Ce phénomène, c’est Bart de Wever, président du mouvement indépendantiste flamand la NVA, qui l’a parfaitement compris. Avec justesse, il a résumé cette évolution par cette formule lapidaire : « La Belgique finira par s’évaporer entre l’Europe et les régions ». Suite aux élections du 13 juin 2010, la Belgique n’arrive pas à former un gouvernement (pour le moment) pour le plus grand plaisir des indépendantistes flamands. En fait, la NVA colle parfaitement à la logique mondialiste. Catalogué à droite voire à l’extrême-droite, il est intéressant de noter que ce parti est membre à part entière du parti européen « les Verts/Alliance libre européenne » de Daniel Cohn Bendit16. Figure de proue de l’idéologie mondialiste, les Verts de Cohn Bendit sont alliés à l’Alliance Libre Européenne qui regroupe une trentaine de partis régionalistes indépendantistes. Ce sont les Verts/ALE qui sont les auteurs d’une carte de 2004 représentant une Europe décomposée ethniquement17. Cet engagement de la NVA en faveur de la disparition des Etats européens est d’autant plus fort que le président de l’Alliance Libre Européenne (ALE) n’est autre qu’Eric Defoort co-fondateur de la NVA et bras droit de Bart de Wever18. Elu président de l’ALE19 en mars 2010, il s’est plu à confirmer dans un discours sa volonté de renforcer les prérogatives ethno-régionalistes20. Les multinationales soucieuses de rabaisser les Etats ont dû applaudir à tout rompre.

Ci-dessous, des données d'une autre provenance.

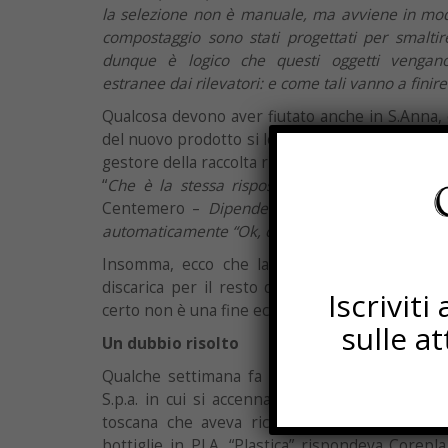
la selezione non è manuale, ma avviene in modo
compostaggio sono stati progettati per smaltire
dunque è logico che questi oggetti vengano 
estranee dai rilevatori: e come tali vanno a finire 
Qualcosa devono aver fiutato anche in S.Anna, e
del nuovo prodotto si legge anche Per maggiori c
gestore della raccolta rifiuti.
“
Che è la stessa risposta che do io quando m
Centemero –
Dipende dagli impianti. Purtropp
automaticamente “Ok, conferitela nell’umido
”.
Insomma, ecco che la bottiglia più verde del
discarica per il resto dei suoi giorni, che sa
Iscrivit
certo non è una fine eco-gloriosa.
sulle a
Un dubbio risolto
Qualche settimana fa ci aveva incuriosito un 
S.p.a. in cui si accennava ad una conferma scr
toscana che aveva richiesto chiarimenti sul 
bottiglie in PLA. “Plastica” rispondeva Corepla,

Que peut-on dire à la présentation de ces documents et acteurs annonçant cette mutation planétaire. Ce n’est pas fini. Nous ne sommes qu’au début d’un basculement complet. La crise économique et financière alliée aux revendications ethno-régionalistes est la voie royale pour conduire à la mise en forme d’une gouvernance mondiale. « Agitez le peuple avant de s’en servir » comme le résumait si bien le diplomate Charles-Maurice de Talleyrand. Destruction des Etats, formation d’unités régionales continentales, mise en forme d’un Parlement mondial dans le cadre d’une Assemblée planétaire des Nations Unies (APNU)21, refonte complète du système financier, monnaie planétaire (appelée par certains « Bancor ») et banque centrale mondiale en bout de course, comme le recommande un rapport du FMI du 13 avril 201022, sont les objectifs déclarés d’une oligarchie qui semble sur le point de gagner. Que les lecteurs soucieux de combattre le nouvel ordre mondial connaissent nos ennemis. Il faut impérativement lire pour agir, ne pas nous diviser sur des sujets futiles ; l’ennemi n’attend que cela. L’espérance est une vertu. La nouvelle Babel échouera car le mondialisme est un messianisme pressé. A nous d’empêcher sa naissance.


Pierre Hillard, pour Mecanopolis

Auteur de « La décomposition des nations européennes », avec le sous-titre « De l’union euro-atlantique à l’Etat mondial » 2è Edition, François-Xavier de Guibert, 2010.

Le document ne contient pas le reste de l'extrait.